Merely for the purposes of this training
example, let's make some assumptions about
the size of our potential customer list, the
variable and fixed costs, and gross revenue.
Click the Profit Chart command in the
Data Mining tab, click Next twice, then,
in the Specify Profit Chart Parameters step,
enter the following values:
- Mining column to predict: BikeBuyer
- Value to predict: Yes
- Target population: 35000
- Fixed cost: 5000
- Individual cost: 5
- Revenue per individual: 35
Click Next and make sure the ‘Testing
Data'!'Testing Data' table is selected. Click
Next again, then click Finish; a new worksheet will be created. Figure 4 shows the
profit chart that's part of this worksheet.
According to the chart, you maximize
profit by targeting 11 percent of the target
population. The worksheet also indicates
the optimal "probability threshold" is 15.14
percent. In other words, when the datamining model makes a
prediction, the model
also computes a probability for the prediction. The worksheet
indicates we should
target customers with
a probability (to purchase a bike) of 15.14
percent or higher.
You'll see this probability value in the
final step.
Deploy and update
model. In this example,
Excel is your client tool, so no deployment is necessary. Let's go
ahead and run your model against a small set
of potential customers. In the Data Mining
tab, click Query, then click Next twice. In
the Select Source Data step, make sure the
‘New Customers'!'Table 17' table is selected.
Click Next again and check that all the
relationships (except BikeBuyer, of course)
are properly mapped from the worksheet to
your model attributes.
Click Next again, then click Add
Output. In the Name field, enter ProbabilityToBuy. Select BikeBuyer from the
Columns list, PredictProbability from the
Column Functions list, and Yes from the
Function Parameters list. Click OK to
close the dialog box. Complete the Wizard
by clicking Next and then Finish. A new
column, ProbabilityToBuy, is added to the
New Customers table. Using the probability
threshold of 15.14 percent from the Profit
Chart worksheet as a guide (and rounding
your new column to the nearest hundredth),
you should target 19 of the 78 potential
customers in this set. You can now run a
query against all of the potential customers
and send the final results to the marketing
director. Congratulations—you're finished!

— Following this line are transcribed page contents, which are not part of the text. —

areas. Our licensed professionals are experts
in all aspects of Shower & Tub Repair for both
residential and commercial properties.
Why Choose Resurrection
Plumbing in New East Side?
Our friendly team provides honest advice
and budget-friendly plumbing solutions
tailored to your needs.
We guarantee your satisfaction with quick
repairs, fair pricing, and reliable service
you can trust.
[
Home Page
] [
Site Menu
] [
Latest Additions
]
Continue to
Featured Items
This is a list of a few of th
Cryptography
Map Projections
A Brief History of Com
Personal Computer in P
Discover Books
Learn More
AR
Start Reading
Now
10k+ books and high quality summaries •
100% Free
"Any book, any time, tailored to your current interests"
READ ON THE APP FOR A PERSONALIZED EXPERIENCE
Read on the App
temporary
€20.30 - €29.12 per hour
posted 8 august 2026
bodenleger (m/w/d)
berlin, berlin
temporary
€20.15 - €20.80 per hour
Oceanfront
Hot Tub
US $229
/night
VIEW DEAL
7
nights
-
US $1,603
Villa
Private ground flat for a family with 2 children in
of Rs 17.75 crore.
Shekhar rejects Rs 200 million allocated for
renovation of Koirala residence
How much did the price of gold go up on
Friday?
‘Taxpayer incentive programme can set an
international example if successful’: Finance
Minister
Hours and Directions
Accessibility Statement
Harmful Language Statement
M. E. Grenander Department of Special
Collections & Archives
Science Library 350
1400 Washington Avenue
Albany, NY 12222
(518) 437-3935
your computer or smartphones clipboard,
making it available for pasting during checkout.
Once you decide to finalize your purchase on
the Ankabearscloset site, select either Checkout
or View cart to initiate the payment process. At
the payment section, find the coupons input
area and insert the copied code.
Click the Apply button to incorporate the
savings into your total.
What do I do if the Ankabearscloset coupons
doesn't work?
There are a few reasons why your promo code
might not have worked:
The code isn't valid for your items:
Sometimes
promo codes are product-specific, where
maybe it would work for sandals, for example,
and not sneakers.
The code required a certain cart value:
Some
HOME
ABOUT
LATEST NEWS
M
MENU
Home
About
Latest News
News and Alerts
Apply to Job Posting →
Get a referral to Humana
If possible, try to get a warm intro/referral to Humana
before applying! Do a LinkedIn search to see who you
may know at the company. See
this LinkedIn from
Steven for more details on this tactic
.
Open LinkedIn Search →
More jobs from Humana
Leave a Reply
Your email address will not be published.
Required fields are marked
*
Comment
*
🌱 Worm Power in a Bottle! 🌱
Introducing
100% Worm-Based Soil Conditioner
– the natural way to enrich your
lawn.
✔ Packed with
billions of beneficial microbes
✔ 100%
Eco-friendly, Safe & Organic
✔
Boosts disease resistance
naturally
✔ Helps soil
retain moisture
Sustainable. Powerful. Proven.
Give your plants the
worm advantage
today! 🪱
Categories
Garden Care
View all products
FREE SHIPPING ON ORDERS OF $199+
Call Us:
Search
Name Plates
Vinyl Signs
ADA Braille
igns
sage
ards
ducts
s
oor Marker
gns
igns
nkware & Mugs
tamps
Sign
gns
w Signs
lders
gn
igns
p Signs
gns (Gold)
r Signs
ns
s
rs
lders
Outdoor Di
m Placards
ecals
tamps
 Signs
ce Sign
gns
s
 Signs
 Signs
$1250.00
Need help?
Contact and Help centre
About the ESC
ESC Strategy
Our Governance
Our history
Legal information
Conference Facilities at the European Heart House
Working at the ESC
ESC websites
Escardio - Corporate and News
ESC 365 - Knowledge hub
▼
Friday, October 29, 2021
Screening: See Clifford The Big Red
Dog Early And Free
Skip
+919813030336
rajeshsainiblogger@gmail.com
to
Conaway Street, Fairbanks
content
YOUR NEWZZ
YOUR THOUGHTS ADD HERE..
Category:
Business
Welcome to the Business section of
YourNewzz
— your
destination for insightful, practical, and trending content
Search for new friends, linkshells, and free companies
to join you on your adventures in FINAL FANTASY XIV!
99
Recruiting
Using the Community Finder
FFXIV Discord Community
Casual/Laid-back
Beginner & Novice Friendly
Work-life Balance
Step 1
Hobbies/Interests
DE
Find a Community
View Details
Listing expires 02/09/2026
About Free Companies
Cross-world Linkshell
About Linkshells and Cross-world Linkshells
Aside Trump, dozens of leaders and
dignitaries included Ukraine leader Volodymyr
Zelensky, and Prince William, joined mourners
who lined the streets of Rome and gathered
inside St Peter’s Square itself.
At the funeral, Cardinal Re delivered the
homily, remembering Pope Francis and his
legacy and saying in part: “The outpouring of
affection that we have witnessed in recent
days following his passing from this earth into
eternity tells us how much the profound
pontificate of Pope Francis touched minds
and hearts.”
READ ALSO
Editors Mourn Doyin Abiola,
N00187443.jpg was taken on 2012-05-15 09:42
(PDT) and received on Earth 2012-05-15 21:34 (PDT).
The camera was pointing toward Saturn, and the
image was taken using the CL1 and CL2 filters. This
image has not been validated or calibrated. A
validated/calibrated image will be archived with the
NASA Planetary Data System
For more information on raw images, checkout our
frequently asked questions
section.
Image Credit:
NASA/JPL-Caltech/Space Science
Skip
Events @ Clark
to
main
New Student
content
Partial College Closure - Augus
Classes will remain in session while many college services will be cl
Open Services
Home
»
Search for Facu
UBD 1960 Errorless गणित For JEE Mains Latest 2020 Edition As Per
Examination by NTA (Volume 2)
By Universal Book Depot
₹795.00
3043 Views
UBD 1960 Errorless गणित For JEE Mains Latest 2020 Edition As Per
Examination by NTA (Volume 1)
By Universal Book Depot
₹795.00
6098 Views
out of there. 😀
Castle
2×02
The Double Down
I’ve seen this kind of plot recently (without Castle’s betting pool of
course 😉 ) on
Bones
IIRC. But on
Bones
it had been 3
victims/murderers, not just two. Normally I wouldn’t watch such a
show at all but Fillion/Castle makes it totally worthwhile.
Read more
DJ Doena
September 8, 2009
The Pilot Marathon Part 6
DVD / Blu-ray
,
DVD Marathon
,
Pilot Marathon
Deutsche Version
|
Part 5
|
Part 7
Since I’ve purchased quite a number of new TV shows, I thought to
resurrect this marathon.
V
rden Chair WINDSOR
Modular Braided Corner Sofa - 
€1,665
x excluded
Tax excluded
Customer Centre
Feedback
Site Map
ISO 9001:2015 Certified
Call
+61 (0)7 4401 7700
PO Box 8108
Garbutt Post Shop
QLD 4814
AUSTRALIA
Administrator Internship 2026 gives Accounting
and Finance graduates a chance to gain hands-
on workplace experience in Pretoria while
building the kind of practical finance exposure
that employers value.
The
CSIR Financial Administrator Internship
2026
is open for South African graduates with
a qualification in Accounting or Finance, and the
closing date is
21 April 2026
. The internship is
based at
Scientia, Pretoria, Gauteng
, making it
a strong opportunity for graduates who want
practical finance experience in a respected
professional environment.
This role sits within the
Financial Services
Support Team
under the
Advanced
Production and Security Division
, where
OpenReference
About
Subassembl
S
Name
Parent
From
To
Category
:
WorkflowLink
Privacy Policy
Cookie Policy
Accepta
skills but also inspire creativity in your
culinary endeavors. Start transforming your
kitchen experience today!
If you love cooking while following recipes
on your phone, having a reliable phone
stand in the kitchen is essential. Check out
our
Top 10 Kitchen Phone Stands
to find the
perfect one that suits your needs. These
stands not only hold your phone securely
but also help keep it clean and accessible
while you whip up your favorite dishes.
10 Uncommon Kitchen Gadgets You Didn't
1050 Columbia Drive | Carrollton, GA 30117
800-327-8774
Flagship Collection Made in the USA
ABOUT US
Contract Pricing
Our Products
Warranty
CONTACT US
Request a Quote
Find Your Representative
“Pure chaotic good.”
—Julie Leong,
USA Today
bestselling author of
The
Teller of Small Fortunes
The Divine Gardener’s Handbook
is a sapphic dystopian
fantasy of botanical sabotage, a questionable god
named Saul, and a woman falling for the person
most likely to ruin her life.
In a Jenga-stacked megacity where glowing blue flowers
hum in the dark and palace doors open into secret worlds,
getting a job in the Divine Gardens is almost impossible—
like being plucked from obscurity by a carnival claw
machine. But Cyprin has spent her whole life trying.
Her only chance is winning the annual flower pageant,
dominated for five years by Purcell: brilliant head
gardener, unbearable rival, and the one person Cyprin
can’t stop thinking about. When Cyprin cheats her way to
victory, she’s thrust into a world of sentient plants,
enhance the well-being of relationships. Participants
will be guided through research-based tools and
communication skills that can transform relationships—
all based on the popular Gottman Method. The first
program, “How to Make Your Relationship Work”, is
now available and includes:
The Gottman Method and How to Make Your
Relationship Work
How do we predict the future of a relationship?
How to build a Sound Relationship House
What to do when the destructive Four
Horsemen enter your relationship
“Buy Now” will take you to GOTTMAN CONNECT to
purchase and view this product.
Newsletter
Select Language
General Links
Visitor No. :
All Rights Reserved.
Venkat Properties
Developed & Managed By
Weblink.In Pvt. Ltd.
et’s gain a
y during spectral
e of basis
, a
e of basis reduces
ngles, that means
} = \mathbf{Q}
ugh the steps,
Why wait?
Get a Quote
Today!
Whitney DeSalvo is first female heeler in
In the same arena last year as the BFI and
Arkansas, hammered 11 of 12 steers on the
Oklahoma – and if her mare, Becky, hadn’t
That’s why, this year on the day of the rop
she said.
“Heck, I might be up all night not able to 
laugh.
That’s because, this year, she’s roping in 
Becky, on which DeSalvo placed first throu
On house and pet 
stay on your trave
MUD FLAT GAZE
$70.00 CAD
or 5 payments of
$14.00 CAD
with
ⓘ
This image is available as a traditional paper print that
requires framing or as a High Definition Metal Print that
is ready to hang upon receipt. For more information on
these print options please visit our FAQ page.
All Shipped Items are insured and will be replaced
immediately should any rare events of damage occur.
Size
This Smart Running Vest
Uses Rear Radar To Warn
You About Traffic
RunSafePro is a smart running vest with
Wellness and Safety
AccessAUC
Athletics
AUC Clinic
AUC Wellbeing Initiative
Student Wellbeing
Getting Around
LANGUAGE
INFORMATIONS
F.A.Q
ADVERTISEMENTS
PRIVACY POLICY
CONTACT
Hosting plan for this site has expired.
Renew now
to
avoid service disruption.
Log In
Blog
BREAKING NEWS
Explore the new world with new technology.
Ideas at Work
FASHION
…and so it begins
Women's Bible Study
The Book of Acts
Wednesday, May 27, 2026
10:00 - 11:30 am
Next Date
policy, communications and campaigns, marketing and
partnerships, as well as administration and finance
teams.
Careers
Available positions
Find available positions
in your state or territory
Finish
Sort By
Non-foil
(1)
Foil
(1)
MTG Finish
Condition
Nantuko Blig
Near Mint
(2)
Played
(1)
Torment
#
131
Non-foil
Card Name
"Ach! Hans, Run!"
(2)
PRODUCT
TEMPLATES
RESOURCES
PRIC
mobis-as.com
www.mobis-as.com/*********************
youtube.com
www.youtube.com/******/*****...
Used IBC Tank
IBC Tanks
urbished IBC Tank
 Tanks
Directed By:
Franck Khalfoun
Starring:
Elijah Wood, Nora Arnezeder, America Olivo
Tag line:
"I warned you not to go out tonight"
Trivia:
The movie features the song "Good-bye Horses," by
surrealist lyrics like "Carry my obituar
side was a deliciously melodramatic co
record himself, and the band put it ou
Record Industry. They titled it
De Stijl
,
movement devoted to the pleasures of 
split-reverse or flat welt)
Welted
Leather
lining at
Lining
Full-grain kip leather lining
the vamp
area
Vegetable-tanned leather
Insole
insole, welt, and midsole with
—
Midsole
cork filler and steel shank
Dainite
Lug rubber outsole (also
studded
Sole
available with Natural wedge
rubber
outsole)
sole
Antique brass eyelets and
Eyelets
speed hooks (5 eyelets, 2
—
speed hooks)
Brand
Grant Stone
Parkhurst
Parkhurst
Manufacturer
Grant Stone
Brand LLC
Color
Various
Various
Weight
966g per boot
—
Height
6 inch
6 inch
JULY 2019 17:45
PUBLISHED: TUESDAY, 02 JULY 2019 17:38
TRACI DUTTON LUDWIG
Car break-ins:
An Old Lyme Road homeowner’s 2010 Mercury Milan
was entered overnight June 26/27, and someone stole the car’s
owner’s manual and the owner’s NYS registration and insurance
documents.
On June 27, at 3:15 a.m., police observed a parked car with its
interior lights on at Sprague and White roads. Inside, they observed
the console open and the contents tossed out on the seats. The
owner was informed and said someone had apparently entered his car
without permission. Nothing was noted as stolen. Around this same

More uses for the Data Mining
Client for excel
We used the Data Mining Client for Excel
add-in to walk through the entire datamining process. You can also use the add-in
to browse or query an existing model. For
example, if you've installed the AdventureWorks Analysis Services database sample,
you can establish a connection to the database (using the Connection command at
the Data Mining tab), then browse or query
any of the models. A practical idea is to use
Excel data as input to a data-mining query.
With this approach, the model is ultimately
built and maintained by IT folks (and might
be processed using very large volumes of
historical data) but is available to end users
for validation, browsing, and querying.